The authors used a high-speed sequencing method by Illumina Inc. to sequence the whole genome of critically ill infants. Such sequencing takes about 25 hours – but usually, expert analysis of candidate genes, which needs to be done one at a time, takes weeks.

The team winnowed down the number of genes that needed expert review through using what they called symptom- and sign-assisted genome analysis (SSAGA). When physicians enter symptoms into the SSAGA program, it spits out the genes that could be mutated to produce those symptoms. While any one symptom is usually consistent with mutations in many diseases, the overlap between several symptoms can winnow down the number of genes that need to be reviewed individually. For example, one patient had low muscle tone, developmental regression and leukodystrophy, or problems with the myelin sheath that insulates neurons. While 352 genes are currently known to be possible causes of one of those three symptoms, only nine genes are potentially a cause of all three.
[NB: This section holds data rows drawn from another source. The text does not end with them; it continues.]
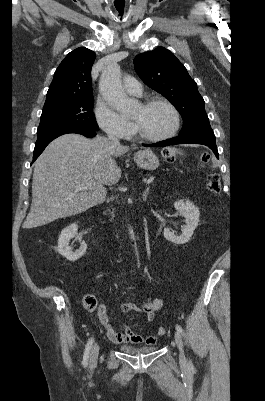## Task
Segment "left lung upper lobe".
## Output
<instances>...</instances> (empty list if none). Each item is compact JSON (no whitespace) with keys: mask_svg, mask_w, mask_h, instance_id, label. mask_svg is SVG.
<instances>
[{"mask_svg":"<svg viewBox=\"0 0 265 401\" xmlns=\"http://www.w3.org/2000/svg\"><path fill=\"white\" fill-rule=\"evenodd\" d=\"M133 63L143 82L166 97L181 114L180 134L210 125L196 82L172 52L158 47L137 55Z\"/></svg>","mask_w":265,"mask_h":401,"instance_id":"1","label":"left lung upper lobe"}]
</instances>
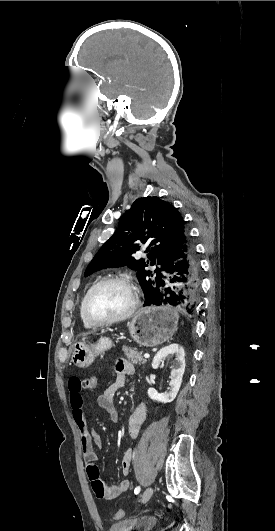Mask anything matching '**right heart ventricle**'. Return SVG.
<instances>
[{
	"instance_id": "1",
	"label": "right heart ventricle",
	"mask_w": 275,
	"mask_h": 531,
	"mask_svg": "<svg viewBox=\"0 0 275 531\" xmlns=\"http://www.w3.org/2000/svg\"><path fill=\"white\" fill-rule=\"evenodd\" d=\"M82 319H83V318H82ZM83 323H84V325H85L86 327H88V328H91V327H92L91 325H89L88 323H86L84 320H83Z\"/></svg>"
}]
</instances>
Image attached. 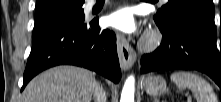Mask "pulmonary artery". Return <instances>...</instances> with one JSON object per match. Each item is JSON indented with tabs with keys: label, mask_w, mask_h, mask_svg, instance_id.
Wrapping results in <instances>:
<instances>
[{
	"label": "pulmonary artery",
	"mask_w": 221,
	"mask_h": 102,
	"mask_svg": "<svg viewBox=\"0 0 221 102\" xmlns=\"http://www.w3.org/2000/svg\"><path fill=\"white\" fill-rule=\"evenodd\" d=\"M165 1H166V0H165ZM94 3H95V1H94V0H92V1H91V4L93 5Z\"/></svg>",
	"instance_id": "1"
}]
</instances>
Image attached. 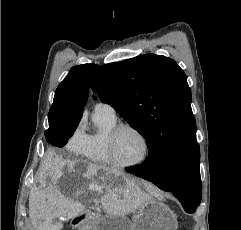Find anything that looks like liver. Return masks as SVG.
Listing matches in <instances>:
<instances>
[{"mask_svg": "<svg viewBox=\"0 0 241 230\" xmlns=\"http://www.w3.org/2000/svg\"><path fill=\"white\" fill-rule=\"evenodd\" d=\"M48 174H42L37 178L38 186H34L29 194V217L34 230H61V223H53L55 217L73 218L84 211V206L75 200L86 190L97 192L101 195V207L110 216L123 217L135 212L142 207L151 196L134 181H126L124 184L111 182V175L125 176L120 170L97 164H88L82 171L77 163L69 159H62L55 152L48 156ZM99 171L101 174H99ZM50 183L47 185V176ZM82 175L86 179L73 197L70 194L61 193L59 180L64 177H76ZM98 188V189H92Z\"/></svg>", "mask_w": 241, "mask_h": 230, "instance_id": "6515ba94", "label": "liver"}]
</instances>
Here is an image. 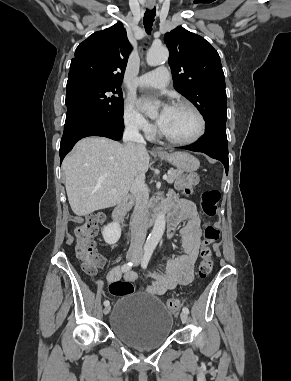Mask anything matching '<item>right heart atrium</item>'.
Instances as JSON below:
<instances>
[{"instance_id": "right-heart-atrium-1", "label": "right heart atrium", "mask_w": 291, "mask_h": 381, "mask_svg": "<svg viewBox=\"0 0 291 381\" xmlns=\"http://www.w3.org/2000/svg\"><path fill=\"white\" fill-rule=\"evenodd\" d=\"M123 122L125 127L133 132L142 133L146 136H151L154 133L153 126L147 122L132 101L125 103Z\"/></svg>"}]
</instances>
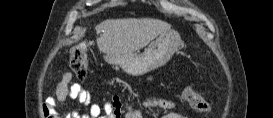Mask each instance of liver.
Returning a JSON list of instances; mask_svg holds the SVG:
<instances>
[{"label": "liver", "mask_w": 273, "mask_h": 118, "mask_svg": "<svg viewBox=\"0 0 273 118\" xmlns=\"http://www.w3.org/2000/svg\"><path fill=\"white\" fill-rule=\"evenodd\" d=\"M170 29V24L158 19H107L96 26V31L101 33L97 45L101 52L109 55L133 53ZM71 77L70 73H66L58 84L56 95L59 101L65 100Z\"/></svg>", "instance_id": "1"}]
</instances>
The hope offered by the new approach, it should be noted, often ends up being the sort of grim, tattered hope that is typically available to the survivors of natural disasters. To wit: each of the seven babies whose genome was analyzed for the study is now dead.

That is not itself surprising for a research study on severe and rapidly progressing diseases. But the larger statistics of fatal genetic disorders are themselves sobering.

Causal genes have been identified for roughly half of the estimated 7,000 known single-gene disorders. And some form of treatment exists for about 500 of those 3,500, and fewer than 100 of those offer a markedly better prognosis with early treatment.

Kingsmore said, however, that the benefits of a definite diagnosis are not confined exclusively to those babies where that diagnosis comes with a treatment.

Such a diagnosis, he said, "still can have tremendous benefits" for a family.

Some of those benefits lie in what it allows them to avoid. A diagnosis, even as it ends hope, also means no endless search for an answer. And "it allows the families to make deliberate decisions" on how long and how intensively treatment should continue.

Sometimes, such a diagnosis allows babies to be moved out of the ICU, "to a regular bed, where there can be some bonding with the mother, and where the family can grieve and say goodbyes. . . . One of the biggest surprises to me was that families we give a diagnosis to where there is no treatment are often phenomenally grateful."